Fallon BP, Curnutte B, Maupin KA, Partyka K, Choi S, Brand RE, Langmead CJ, Tembe W, Haab BB - PLoS ONE (2013)

Bottom Line: Marker State Space (MSS) defines "marker states" based on all possible patterns of high and low values among a panel of markers.Each marker state is defined as either a case state or a control state, and a sample is classified as case or control based on the state it occupies.MSS provides a straightforward approach for modeling highly divergent subclasses of patients, which may be adaptable for diverse applications.

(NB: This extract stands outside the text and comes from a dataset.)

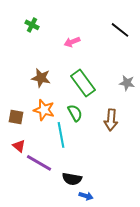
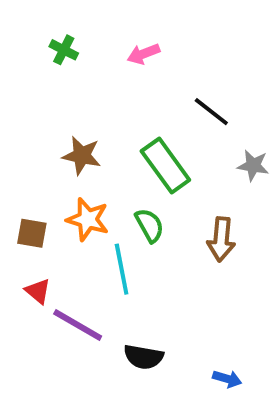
black line: (120, 30) -> (211, 112), moved
pink arrow: (72, 42) -> (143, 54), moved
blue arrow: (86, 196) -> (227, 379), moved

View Article: PubMed Central - PubMed

Affiliation: Laboratory of Cancer Immunodiagnostics, Van Andel Institute, Grand Rapids, Michigan, USA.

ABSTRACT
The development of accurate clinical biomarkers has been challenging in part due to the diversity between patients and diseases. One approach to account for the diversity is to use multiple markers to classify patients, based on the concept that each individual marker contributes information from its respective subclass of patients. Here we present a new strategy for developing biomarker panels that accounts for completely distinct patient subclasses. Marker State Space (MSS) defines "marker states" based on all possible patterns of high and low values among a panel of markers. Each marker state is defined as either a case state or a control state, and a sample is classified as case or control based on the state it occupies. MSS was used to define multi-marker panels that were robust in cross validation and training-set/test-set analyses and that yielded similar classification accuracy to several other classification algorithms. A three-marker panel for discriminating pancreatic cancer patients from control subjects revealed subclasses of patients based on distinct marker states. MSS provides a straightforward approach for modeling highly divergent subclasses of patients, which may be adaptable for diverse applications.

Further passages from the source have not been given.